About this task = Give back exactly the lines of the data below, starting with the line that has "金田一耕助シリーズ 】" and going on through the line that has "нциальности".

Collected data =

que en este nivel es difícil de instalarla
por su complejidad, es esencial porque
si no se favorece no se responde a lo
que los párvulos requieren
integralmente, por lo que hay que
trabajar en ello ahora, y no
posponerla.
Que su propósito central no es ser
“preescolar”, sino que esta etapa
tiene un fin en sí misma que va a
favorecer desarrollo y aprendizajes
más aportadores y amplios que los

--

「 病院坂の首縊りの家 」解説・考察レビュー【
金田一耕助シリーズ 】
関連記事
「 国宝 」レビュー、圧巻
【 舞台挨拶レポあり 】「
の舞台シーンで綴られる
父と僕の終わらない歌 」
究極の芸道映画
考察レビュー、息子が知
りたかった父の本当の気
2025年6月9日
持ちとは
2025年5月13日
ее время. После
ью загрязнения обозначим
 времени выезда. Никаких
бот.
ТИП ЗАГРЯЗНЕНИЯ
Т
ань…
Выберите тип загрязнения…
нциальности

...

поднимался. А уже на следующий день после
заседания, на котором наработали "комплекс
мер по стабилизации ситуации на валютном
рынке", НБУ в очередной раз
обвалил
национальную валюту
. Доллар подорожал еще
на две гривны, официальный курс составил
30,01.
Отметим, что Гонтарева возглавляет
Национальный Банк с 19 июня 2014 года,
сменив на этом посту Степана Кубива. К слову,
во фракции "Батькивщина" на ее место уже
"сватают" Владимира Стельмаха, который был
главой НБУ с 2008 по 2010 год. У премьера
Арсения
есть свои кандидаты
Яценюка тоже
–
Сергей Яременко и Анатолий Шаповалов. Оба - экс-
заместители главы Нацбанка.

Answer to the exercise =
金田一耕助シリーズ 】
関連記事
「 国宝 」レビュー、圧巻
【 舞台挨拶レポあり 】「
の舞台シーンで綴られる
父と僕の終わらない歌 」
究極の芸道映画
考察レビュー、息子が知
りたかった父の本当の気
2025年6月9日
持ちとは
2025年5月13日
ее время. После
ью загрязнения обозначим
 времени выезда. Никаких
бот.
ТИП ЗАГРЯЗНЕНИЯ
Т
ань…
Выберите тип загрязнения…
нциальности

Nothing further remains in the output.